Materials provided:
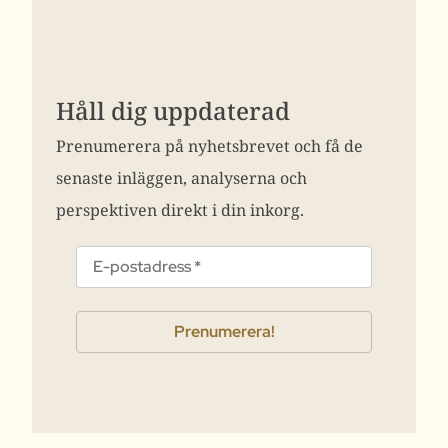
Håll dig uppdaterad
Prenumerera på nyhetsbrevet och få de
senaste inläggen, analyserna och
perspektiven direkt i din inkorg.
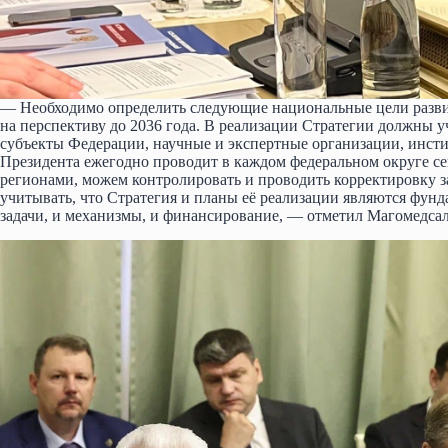
— Необходимо определить следующие национальные цели развит
на перспективу до 2036 года. В реализации Стратегии должны у
субъекты Федерации, научные и экспертные организации, инс
Президента ежегодно проводит в каждом федеральном округе с
регионами, можем контролировать и проводить корректировку з
учитывать, что Стратегия и планы её реализации являются фун
задачи, и механизмы, и финансирование, — отметил Магомедса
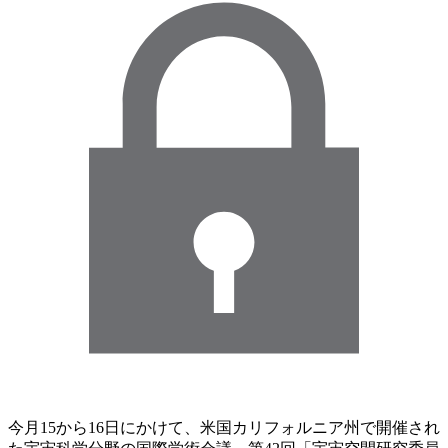
今月15から16日にかけて、米国カリフォルニア州で開催され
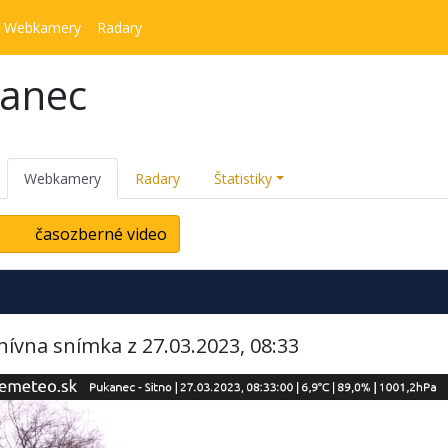
Webkamery
Radary
kanec
Webkamery
Radary
Štatistiky
časozberné video
hívna snímka z 27.03.2023, 08:33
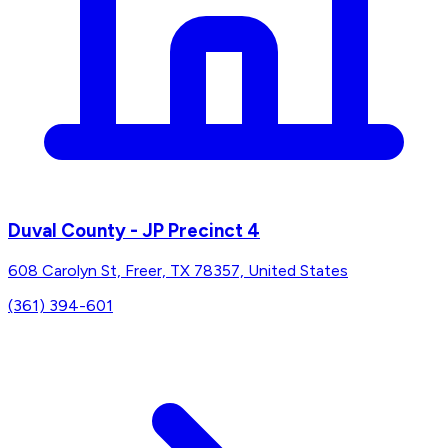
Duval County - JP Precinct 4
608 Carolyn St, Freer, TX 78357, United States
(361) 394-601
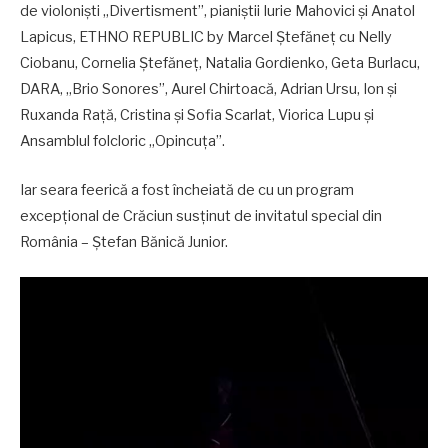
de violoniști „Divertisment”, pianiștii Iurie Mahovici și Anatol
Lapicus, ETHNO REPUBLIC by Marcel Ștefăneț cu Nelly
Ciobanu, Cornelia Ștefăneț, Natalia Gordienko, Geta Burlacu,
DARA, „Brio Sonores”, Aurel Chirtoacă, Adrian Ursu, Ion și
Ruxanda Rață, Cristina și Sofia Scarlat, Viorica Lupu și
Ansamblul folcloric „Opincuța”.
Iar seara feerică a fost încheiată de cu un program
excepțional de Crăciun susținut de invitatul special din
România – Ștefan Bănică Junior.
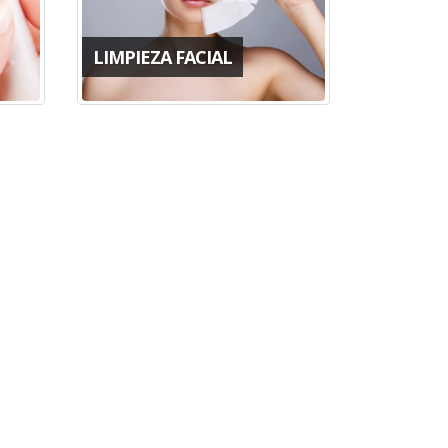
LIMPIEZA FACIAL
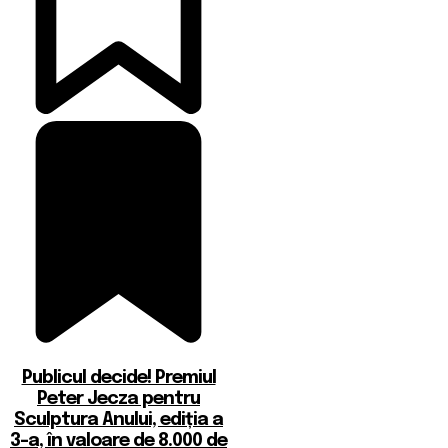
Publicul decide! Premiul
Peter Jecza pentru
Sculptura Anului, ediția a
3-a, în valoare de 8.000 de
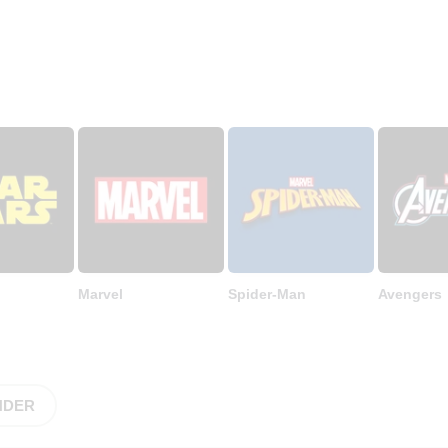
Marvel
Spider-Man
Avengers
NDER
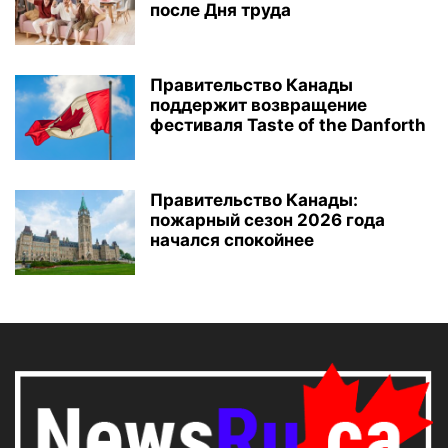
после Дня труда
Правительство Канады
поддержит возвращение
фестиваля Taste of the Danforth
Правительство Канады:
пожарный сезон 2026 года
начался спокойнее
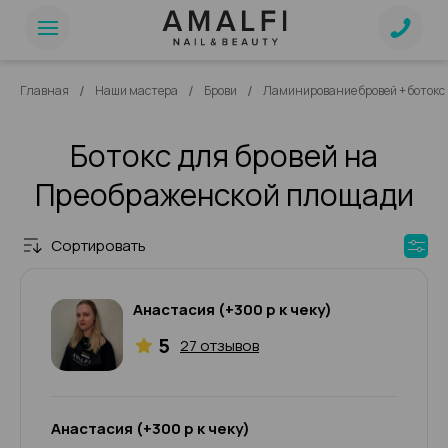
/
/
/
Главная
Наши мастера
Брови
Ламинирование бровей + боток
Ботокс для бровей на
Преображенской площади
Сортировать
Анастасия (+300 р к чеку)
5
27 отзывов
Анастасия (+300 р к чеку)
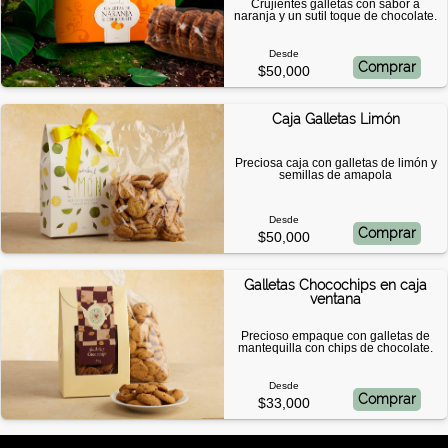
Crujientes galletas con sabor a
naranja y un sutil toque de chocolate.
Desde
Comprar
$50,000
Caja Galletas Limón
Preciosa caja con galletas de limón y
semillas de amapola
Desde
Comprar
$50,000
Galletas Chocochips en caja
ventana
Precioso empaque con galletas de
mantequilla con chips de chocolate.
Desde
Comprar
$33,000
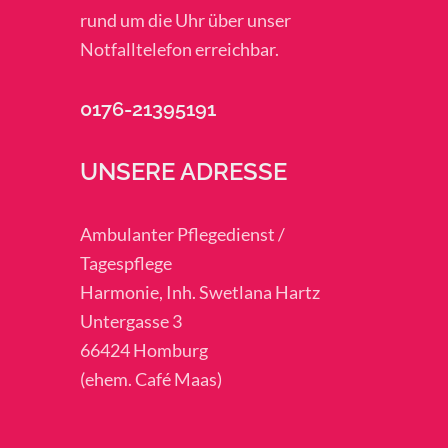
rund um die Uhr über unser
Notfalltelefon erreichbar.
0176-21395191
UNSERE ADRESSE
Ambulanter Pflegedienst /
Tagespflege
Harmonie, Inh. Swetlana Hartz
Untergasse 3
66424 Homburg
(ehem. Café Maas)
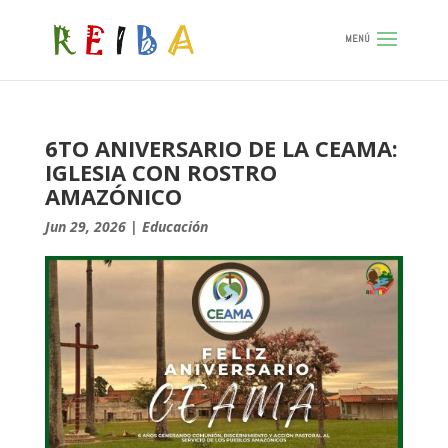
6TO ANIVERSARIO DE LA CEAMA:
IGLESIA CON ROSTRO
AMAZÓNICO
Jun 29, 2026
|
Educación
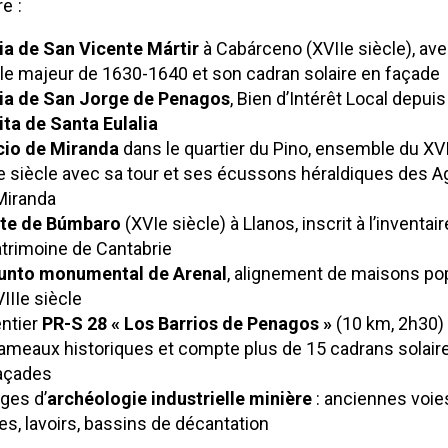
e :
ia de San Vicente Mártir
à Cabárceno (XVIIe siècle), av
le majeur de 1630-1640 et son cadran solaire en façade
sia de San Jorge de Penagos
, Bien d’Intérêt Local depuis
ta de Santa Eulalia
cio de Miranda
dans le quartier du Pino, ensemble du XVI
e siècle avec sa tour et ses écussons héraldiques des A
Miranda
te de Búmbaro
(XVIe siècle) à Llanos, inscrit à l’inventai
trimoine de Cantabrie
unto monumental de Arenal
, alignement de maisons po
IIIe siècle
ntier
PR-S 28 « Los Barrios de Penagos »
(10 km, 2h30) 
ameaux historiques et compte plus de 15 cadrans solair
façades
ges d’
archéologie industrielle minière
: anciennes voie
es, lavoirs, bassins de décantation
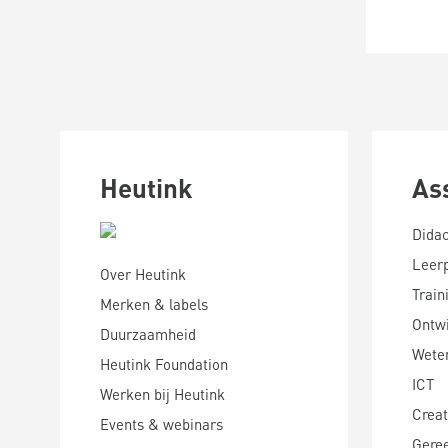
Heutink
As
Didac
Leer
Over Heutink
Train
Merken & labels
Ontwi
Duurzaamheid
Wete
Heutink Foundation
ICT
Werken bij Heutink
Creat
Events & webinars
Gere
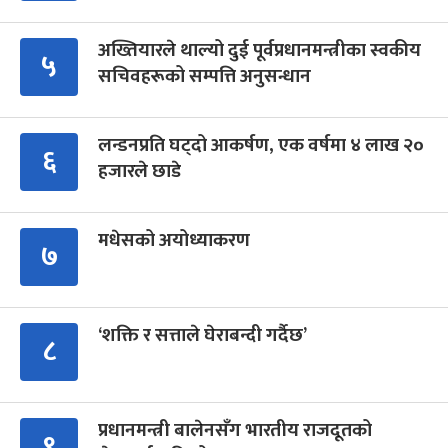
अख्तियारले थाल्यो दुई पूर्वप्रधानमन्त्रीका स्वकीय
५
सचिवहरूको सम्पत्ति अनुसन्धान
लन्डनप्रति घट्दो आकर्षण, एक वर्षमा ४ लाख २०
६
हजारले छाडे
मधेसको अयोध्याकरण
७
‘शक्ति र सत्ताले घेराबन्दी गर्दैछ’
८
प्रधानमन्त्री बालेनसँग भारतीय राजदूतको
९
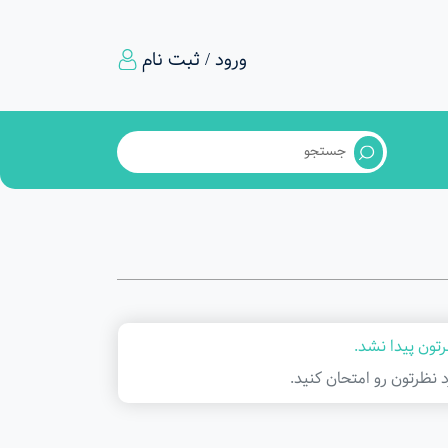
ورود / ثبت نام
تون پیدا نشد.
د نظرتون رو امتحان کنید.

Work required: Could you restate every record above word for word, leaving the pictures out?

Result of this task:
Håll dig uppdaterad
Prenumerera på nyhetsbrevet och få de
senaste inläggen, analyserna och
perspektiven direkt i din inkorg.
— Необходимо определить следующие национальные цели развит
на перспективу до 2036 года. В реализации Стратегии должны у
субъекты Федерации, научные и экспертные организации, инс
Президента ежегодно проводит в каждом федеральном округе с
регионами, можем контролировать и проводить корректировку з
учитывать, что Стратегия и планы её реализации являются фун
задачи, и механизмы, и финансирование, — отметил Магомедса
今月15から16日にかけて、米国カリフォルニア州で開催され
Webkamery
Radary
kanec
Webkamery
Radary
Štatistiky
časozberné video
hívna snímka z 27.03.2023, 08:33
Duval County - JP Precinct 4
608 Carolyn St, Freer, TX 78357, United States
(361) 394-601
de violoniști „Divertisment”, pianiștii Iurie Mahovici și Anatol
Lapicus, ETHNO REPUBLIC by Marcel Ștefăneț cu Nelly
Ciobanu, Cornelia Ștefăneț, Natalia Gordienko, Geta Burlacu,
DARA, „Brio Sonores”, Aurel Chirtoacă, Adrian Ursu, Ion și
Ruxanda Rață, Cristina și Sofia Scarlat, Viorica Lupu și
Ansamblul folcloric „Opincuța”.
Iar seara feerică a fost încheiată de cu un program
excepțional de Crăciun susținut de invitatul special din
România – Ștefan Bănică Junior.
LIMPIEZA FACIAL
Publicul decide! Premiul
Peter Jecza pentru
Sculptura Anului, ediția a
3-a, în valoare de 8.000 de
Marvel
Spider-Man
Avengers
NDER
после Дня труда
Правительство Канады
поддержит возвращение
фестиваля Taste of the Danforth
Правительство Канады:
пожарный сезон 2026 года
начался спокойнее
/
/
/
Главная
Наши мастера
Брови
Ламинирование бровей + боток
Ботокс для бровей на
Преображенской площади
Сортировать
Анастасия (+300 р к чеку)
5
27 отзывов
Анастасия (+300 р к чеку)
Crujientes galletas con sabor a
naranja y un sutil toque de chocolate.
Desde
Comprar
$50,000
Caja Galletas Limón
Preciosa caja con galletas de limón y
semillas de amapola
Desde
Comprar
$50,000
Galletas Chocochips en caja
ventana
Precioso empaque con galletas de
mantequilla con chips de chocolate.
Desde
Comprar
$33,000
rund um die Uhr über unser
Notfalltelefon erreichbar.
0176-21395191
UNSERE ADRESSE
Ambulanter Pflegedienst /
Tagespflege
Harmonie, Inh. Swetlana Hartz
Untergasse 3
66424 Homburg
(ehem. Café Maas)
6TO ANIVERSARIO DE LA CEAMA:
IGLESIA CON ROSTRO
AMAZÓNICO
Jun 29, 2026
|
Educación
e :
ia de San Vicente Mártir
à Cabárceno (XVIIe siècle), av
le majeur de 1630-1640 et son cadran solaire en façade
sia de San Jorge de Penagos
, Bien d’Intérêt Local depuis
ta de Santa Eulalia
cio de Miranda
dans le quartier du Pino, ensemble du XVI
e siècle avec sa tour et ses écussons héraldiques des A
Miranda
te de Búmbaro
(XVIe siècle) à Llanos, inscrit à l’inventai
trimoine de Cantabrie
unto monumental de Arenal
, alignement de maisons po
IIIe siècle
ntier
PR-S 28 « Los Barrios de Penagos »
(10 km, 2h30) 
ameaux historiques et compte plus de 15 cadrans solair
façades
ges d’
archéologie industrielle minière
: anciennes voie
es, lavoirs, bassins de décantation
Heutink
As
Didac
Leer
Over Heutink
Train
Merken & labels
Ontwi
Duurzaamheid
Wete
Heutink Foundation
ICT
Werken bij Heutink
Creat
Events & webinars
Gere
अख्तियारले थाल्यो दुई पूर्वप्रधानमन्त्रीका स्वकीय
५
सचिवहरूको सम्पत्ति अनुसन्धान
लन्डनप्रति घट्दो आकर्षण, एक वर्षमा ४ लाख २०
६
हजारले छाडे
मधेसको अयोध्याकरण
७
‘शक्ति र सत्ताले घेराबन्दी गर्दैछ’
८
प्रधानमन्त्री बालेनसँग भारतीय राजदूतको
९
ورود / ثبت نام
تون پیدا نشد.
د نظرتون رو امتحان کنید.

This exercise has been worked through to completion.